--- START ---

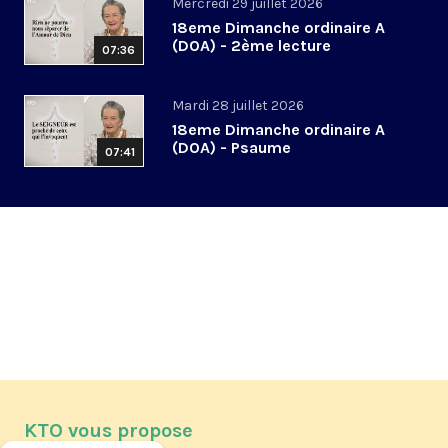
Mercredi 29 juillet 2026
18eme Dimanche ordinaire A
(DOA) - 2ème lecture
07:36
Mardi 28 juillet 2026
18eme Dimanche ordinaire A
(DOA) - Psaume
07:41
KTO vous propose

--- END ---

- **WORK REQUIRED**
Only the last part of the entries above is needed: please copy the line with "(DOA) - 2ème lecture" and each line after it exactly.

- **TASK RESULT**
(DOA) - 2ème lecture
07:36
Mardi 28 juillet 2026
18eme Dimanche ordinaire A
(DOA) - Psaume
07:41
KTO vous propose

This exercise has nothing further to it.